▶ **Data for this task**:

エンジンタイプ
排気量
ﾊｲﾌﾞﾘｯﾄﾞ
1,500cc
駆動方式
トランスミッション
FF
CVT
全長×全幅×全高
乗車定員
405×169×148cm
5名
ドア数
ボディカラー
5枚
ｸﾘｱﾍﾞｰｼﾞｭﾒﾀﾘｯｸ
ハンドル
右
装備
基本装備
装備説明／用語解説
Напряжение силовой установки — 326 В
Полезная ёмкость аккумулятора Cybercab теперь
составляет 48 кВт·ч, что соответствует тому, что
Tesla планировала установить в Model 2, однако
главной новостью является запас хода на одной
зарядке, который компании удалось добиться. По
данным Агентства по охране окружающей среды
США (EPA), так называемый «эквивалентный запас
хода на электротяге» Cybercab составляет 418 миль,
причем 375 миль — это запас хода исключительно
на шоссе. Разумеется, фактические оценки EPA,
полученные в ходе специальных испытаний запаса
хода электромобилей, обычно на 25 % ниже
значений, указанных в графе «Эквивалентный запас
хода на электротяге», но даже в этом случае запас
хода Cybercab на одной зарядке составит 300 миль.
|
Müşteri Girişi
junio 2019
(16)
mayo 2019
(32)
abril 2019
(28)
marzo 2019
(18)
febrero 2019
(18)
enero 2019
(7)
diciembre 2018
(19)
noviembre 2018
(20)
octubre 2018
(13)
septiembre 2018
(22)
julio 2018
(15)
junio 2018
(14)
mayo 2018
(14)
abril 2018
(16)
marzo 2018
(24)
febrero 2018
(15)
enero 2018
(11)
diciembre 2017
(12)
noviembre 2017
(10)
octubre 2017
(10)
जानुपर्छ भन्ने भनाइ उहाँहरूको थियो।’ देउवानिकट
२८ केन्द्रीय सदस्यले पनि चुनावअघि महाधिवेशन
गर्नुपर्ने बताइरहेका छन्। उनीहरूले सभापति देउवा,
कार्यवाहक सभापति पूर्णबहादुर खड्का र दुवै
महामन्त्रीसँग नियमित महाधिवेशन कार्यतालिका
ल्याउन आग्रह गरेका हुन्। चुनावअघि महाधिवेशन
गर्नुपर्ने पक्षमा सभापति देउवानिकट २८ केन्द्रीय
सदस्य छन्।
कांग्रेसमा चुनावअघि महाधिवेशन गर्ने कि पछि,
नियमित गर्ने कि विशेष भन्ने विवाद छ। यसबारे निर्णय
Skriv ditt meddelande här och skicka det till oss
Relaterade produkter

▶ **Aim of the task**:
Make an exact copy of the listing shown above.

▶ **Task solution**:
エンジンタイプ
排気量
ﾊｲﾌﾞﾘｯﾄﾞ
1,500cc
駆動方式
トランスミッション
FF
CVT
全長×全幅×全高
乗車定員
405×169×148cm
5名
ドア数
ボディカラー
5枚
ｸﾘｱﾍﾞｰｼﾞｭﾒﾀﾘｯｸ
ハンドル
右
装備
基本装備
装備説明／用語解説
Напряжение силовой установки — 326 В
Полезная ёмкость аккумулятора Cybercab теперь
составляет 48 кВт·ч, что соответствует тому, что
Tesla планировала установить в Model 2, однако
главной новостью является запас хода на одной
зарядке, который компании удалось добиться. По
данным Агентства по охране окружающей среды
США (EPA), так называемый «эквивалентный запас
хода на электротяге» Cybercab составляет 418 миль,
причем 375 миль — это запас хода исключительно
на шоссе. Разумеется, фактические оценки EPA,
полученные в ходе специальных испытаний запаса
хода электромобилей, обычно на 25 % ниже
значений, указанных в графе «Эквивалентный запас
хода на электротяге», но даже в этом случае запас
хода Cybercab на одной зарядке составит 300 миль.
|
Müşteri Girişi
junio 2019
(16)
mayo 2019
(32)
abril 2019
(28)
marzo 2019
(18)
febrero 2019
(18)
enero 2019
(7)
diciembre 2018
(19)
noviembre 2018
(20)
octubre 2018
(13)
septiembre 2018
(22)
julio 2018
(15)
junio 2018
(14)
mayo 2018
(14)
abril 2018
(16)
marzo 2018
(24)
febrero 2018
(15)
enero 2018
(11)
diciembre 2017
(12)
noviembre 2017
(10)
octubre 2017
(10)
जानुपर्छ भन्ने भनाइ उहाँहरूको थियो।’ देउवानिकट
२८ केन्द्रीय सदस्यले पनि चुनावअघि महाधिवेशन
गर्नुपर्ने बताइरहेका छन्। उनीहरूले सभापति देउवा,
कार्यवाहक सभापति पूर्णबहादुर खड्का र दुवै
महामन्त्रीसँग नियमित महाधिवेशन कार्यतालिका
ल्याउन आग्रह गरेका हुन्। चुनावअघि महाधिवेशन
गर्नुपर्ने पक्षमा सभापति देउवानिकट २८ केन्द्रीय
सदस्य छन्।
कांग्रेसमा चुनावअघि महाधिवेशन गर्ने कि पछि,
नियमित गर्ने कि विशेष भन्ने विवाद छ। यसबारे निर्णय
Skriv ditt meddelande här och skicka det till oss
Relaterade produkter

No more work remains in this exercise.